Foto: Getty Images
14.03.2018

Gesundheits-Apps und Datensicherheit

Fitness- und Healthcare-Apps für Endverbraucher werden immer beliebter: Mehr als 100 Millionen Anwender weltweit nutzen Smartphone-Anwendungen oder Wearables wie Fitness-Tracker und Smartwatches. Und jeder einzelne dieser Anwender füttert die Speichersysteme der App-Anbieter tagtäglich mit unzähligen persönlichen Gesundheits-Daten. Von der Aufzeichnung sämtlicher Aktivitäten und dabei messbarer körperlicher Werte über Schlafgewohnheiten und Kalorienverbrauch bis hin zu Trainingserfolgen wird mittels leistungsfähiger Sensoren alles erfasst, was Auskunft über den eigenen Fitness- und Gesundheitszustand verspricht. Das Problem: Die Datensicherheit ist bei vielen Anwendungen mangelhaft. Wie ein Test der Verbraucherschutzzentrale Nordrhein-Westfalen gezeigt hat, ist für Anwender in den meisten Fällen kaum bis gar nicht nachvollziehbar, welche Daten konkret erfasst und wie sie gespeichert werden – und auf welche Weise die Anbieter diese Daten auswerten und nutzen. Die großen Potenziale, die für Anbieter aus der Gesundheitsbranche in der Entwicklung und Datenauswertung solcher Apps liegen, werden durch mangelnde Transparenz gefährdet.

Potenziale und Chancen der Datensammlung

Die Chancen, die für Anbieter aus dem Healthcare-Sektor in der umfangreichen Datenerhebung mittels Apps und Wearables stecken, sind riesig. Nie zuvor konnten dermaßen punktgenau die persönlichen Körperwerte und das Ernährungs- und Fitnessverhalten jedes einzelnen Nutzers aufgezeichnet und ausgewertet werden. Auf Basis solcher Daten lassen sich zum Beispiel individuell zugeschnittene Leistungs- und Produktangebote zusammenstellen, Trainings- und Reha-Pläne entwickeln oder die gesundheitlichen Werte von Risikopatienten oder chronisch Kranken zuverlässig überwachen. Auch Institutionen im Gesundheitswesen wie Krankenkassen und Versicherungen dürften zukünftig großes Interesse an den Daten haben, die ihnen ein objektives Bild vom Gesundheitszustand einzelner Personen versprechen.

Zukunftssicher nur mit hoher Datensicherheit

Bei der Entwicklung und Implementierung von Healthcare-Apps schon heute an den Datenschutz von morgen zu denken, ist für Anbieter in der Gesundheitsbranche unumgänglich. Denn auch wenn aktuell noch eine gewisse „All-you-can-get“-Mentalität herrscht, mehren sich die Tendenzen, dass der Fokus auf den Datenschutz in Zukunft steigen wird. Noch tut die fehlende Transparenz über Art und Umfang der Datenspeicherung und die Verwendung der erhobenen Daten der Popularität vieler Apps keinen Abbruch – doch die Sensibilität der Nutzer für die Sicherheit ihrer persönlichen Daten wächst. Das zunehmende Misstrauen gegenüber undurchsichtiger Datenspeicherung und -verwendung spürt manch ein Anbieter bereits – zum Beispiel im Rahmen von Abmahnungen und sogar Klagen durch Verbraucherschützer. Allround-Anbieter wie Apple sind damit aktuell ebenso konfrontiert wie Spezialfirmen wie Fitbit und Garmin.

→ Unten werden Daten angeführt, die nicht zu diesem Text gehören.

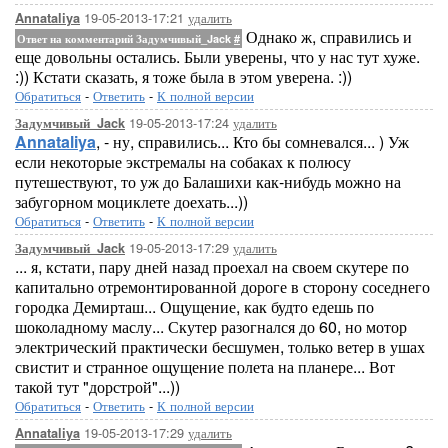
19-05-2013-17:21
удалить
Annataliya
Однако ж, справились и
Ответ на комментарий Задумчивый_Jack
#
еще довольны остались. Были уверены, что у нас тут хуже.
:)) Кстати сказать, я тоже была в этом уверена. :))
Обратиться
-
Ответить
-
К полной версии
19-05-2013-17:24
удалить
Задумчивый_Jack
Annataliya
, - ну, справились... Кто бы сомневался... ) Уж
если некоторые экстремалы на собаках к полюсу
путешествуют, то уж до Балашихи как-нибудь можно на
забугорном моциклете доехать...))
Обратиться
-
Ответить
-
К полной версии
19-05-2013-17:29
удалить
Задумчивый_Jack
... я, кстати, пару дней назад проехал на своем скутере по
капитально отремонтированной дороге в сторону соседнего
городка Демирташ... Ощущение, как будто едешь по
шоколадному маслу... Скутер разогнался до 60, но мотор
электрический практически бесшумен, только ветер в ушах
свистит и странное ощущение полета на планере... Вот
такой тут "дорстрой"...))
Обратиться
-
Ответить
-
К полной версии
19-05-2013-17:29
удалить
Annataliya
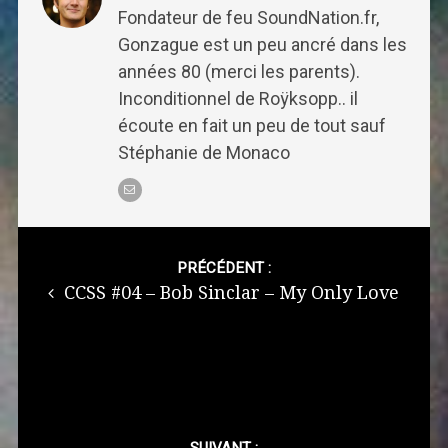
Fondateur de feu SoundNation.fr,
Gonzague est un peu ancré dans les
années 80 (merci les parents).
Inconditionnel de Roÿksopp.. il
écoute en fait un peu de tout sauf
Stéphanie de Monaco
Post
navigation
PRÉCÉDENT :
CCSS #04 – Bob Sinclar – My Only Love
SUIVANT :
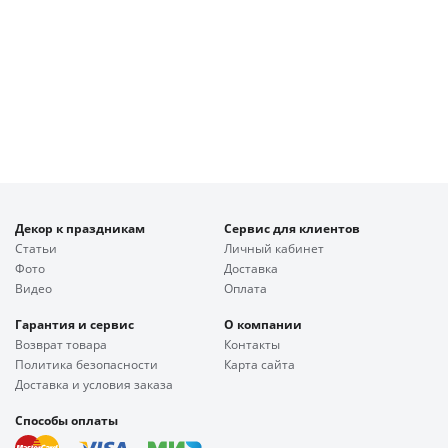
Декор к праздникам
Сервис для клиентов
Статьи
Личный кабинет
Фото
Доставка
Видео
Оплата
Гарантия и сервис
О компании
Возврат товара
Контакты
Политика безопасности
Карта сайта
Доставка и условия заказа
Способы оплаты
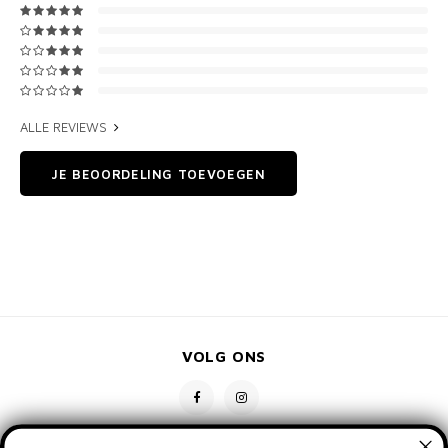
ALLE REVIEWS
JE BEOORDELING TOEVOEGEN
VOLG ONS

Die Forderung der Verbraucherschützer: Für den Endverbraucher muss genau nachvollziehbar sein, welche seiner persönlichen Daten gespeichert werden und wofür diese Daten genutzt werden. Im Test der Verbraucherzentrale NRW gaben lediglich drei von zwölf Anbietern konkrete Auskunft zu diesen Fragen. Es herrscht also ganz offensichtlich noch viel Nachholbedarf.

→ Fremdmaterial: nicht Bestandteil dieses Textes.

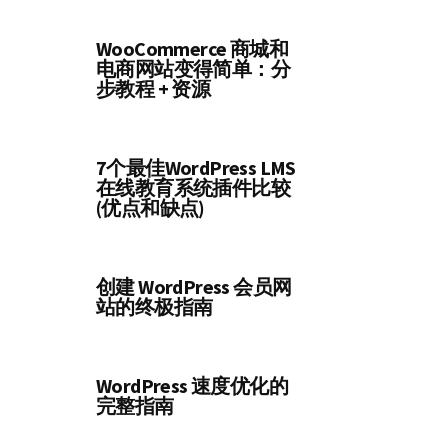
WooCommerce 商城和
电商网站变得简单：分
步教程 + 资源
7个最佳WordPress LMS
在线教育系统插件比较
(优点和缺点)
创建 WordPress 会员网
站的终极指南
WordPress 速度优化的
完整指南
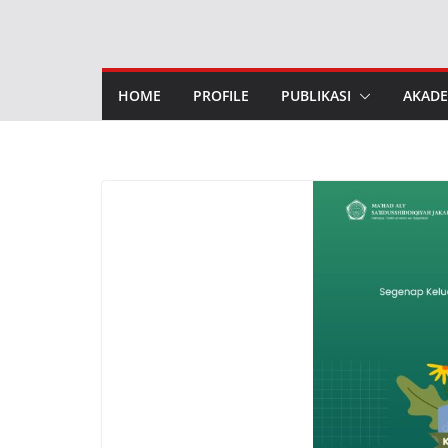
Skip
to
content
HOME
PROFILE
PUBLIKASI
AKADE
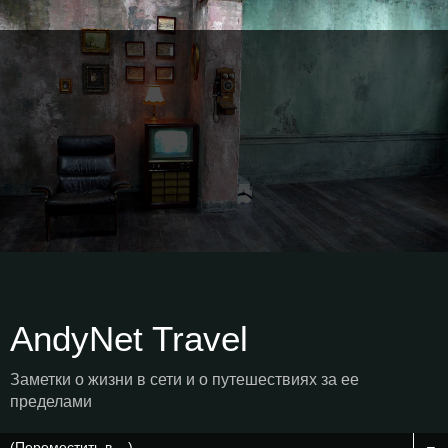
AndyNet Travel
Заметки о жизни в сети и о путешествиях за ее
пределами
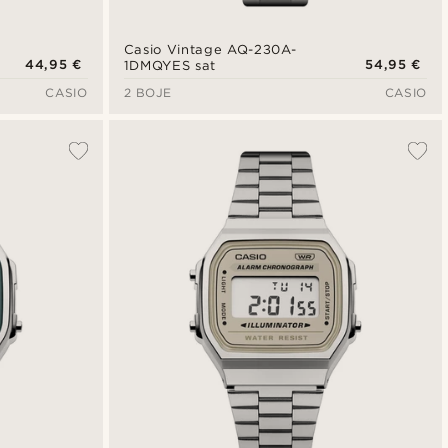
Casio Vintage AQ-230A-
44,95 €
54,95 €
1DMQYES sat
CASIO
2 BOJE
CASIO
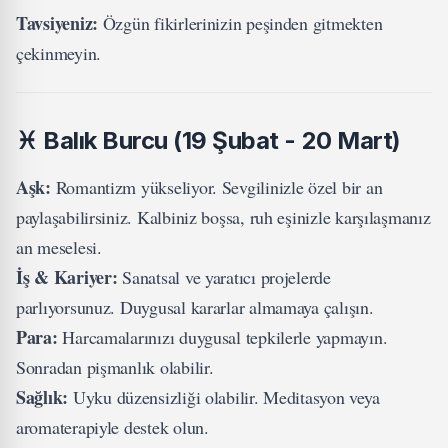
Tavsiyeniz:
Özgün fikirlerinizin peşinden gitmekten
çekinmeyin.
♓
Balık Burcu (19 Şubat - 20 Mart)
Aşk:
Romantizm yükseliyor. Sevgilinizle özel bir an
paylaşabilirsiniz. Kalbiniz boşsa, ruh eşinizle karşılaşmanız
an meselesi.
İş & Kariyer:
Sanatsal ve yaratıcı projelerde
parlıyorsunuz. Duygusal kararlar almamaya çalışın.
Para:
Harcamalarınızı duygusal tepkilerle yapmayın.
Sonradan pişmanlık olabilir.
Sağlık:
Uyku düzensizliği olabilir. Meditasyon veya
aromaterapiyle destek olun.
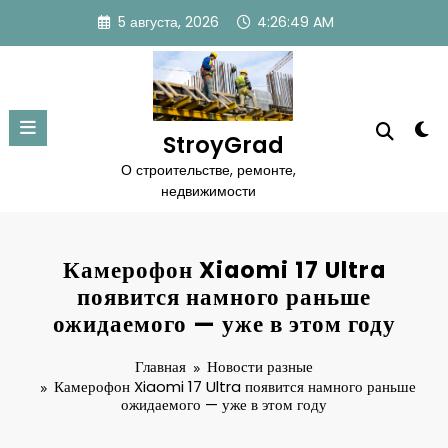
Перейти
5 августа, 2026
4:26:49 AM
к
содержимому
StroyGrad
О строительстве, ремонте,
недвижимости
Камерофон Xiaomi 17 Ultra
появится намного раньше
ожидаемого — уже в этом году
Главная
Новости разные
Камерофон Xiaomi 17 Ultra появится намного раньше
ожидаемого — уже в этом году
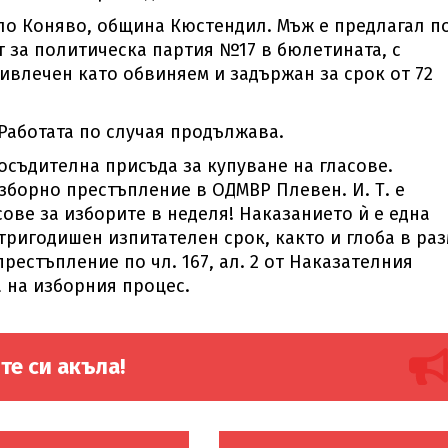
ело Коняво, община Кюстендил. Мъж е предлагал по
ат за политическа партия №17 в бюлетината, с
ивлечен като обвиняем и задържан за срок от 72
Работата по случая продължава.
осъдителна присъда за купуване на гласове.
зборно престъпление в ОДМВР Плевен. И. Т. е
сове за изборите в неделя! Наказанието ѝ е една
тригодишен изпитателен срок, както и глоба в ра
престъпление по чл. 167, ал. 2 от Наказателния
 на изборния процес.
те си акъла!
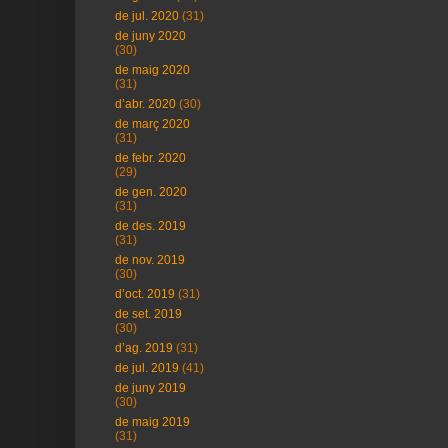
de jul. 2020
(31)
de juny 2020
(30)
de maig 2020
(31)
d’abr. 2020
(30)
de març 2020
(31)
de febr. 2020
(29)
de gen. 2020
(31)
de des. 2019
(31)
de nov. 2019
(30)
d’oct. 2019
(31)
de set. 2019
(30)
d’ag. 2019
(31)
de jul. 2019
(41)
de juny 2019
(30)
de maig 2019
(31)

Fazit: Geben und Nehmen in Balance halten

Die aktuelle Situation zeigt: Die Potenziale der Datenerhebung und -auswertung durch Apps im Fitnesssektor und Gesundheitswesen sind enorm. Doch die wichtigste Basis für Markterfolge in diesem Bereich ist das gute Gefühl des Nutzers: Nur durch Transparenz über die Verwendung der Daten, wirkungsvolle Maßnahmen zur Wahrung der Privatsphäre, besonders bei sensiblen Gesundheits-Daten, und hohe Ansprüche an den Datenschutz wird dieses gute Gefühl langfristig bestehen bleiben.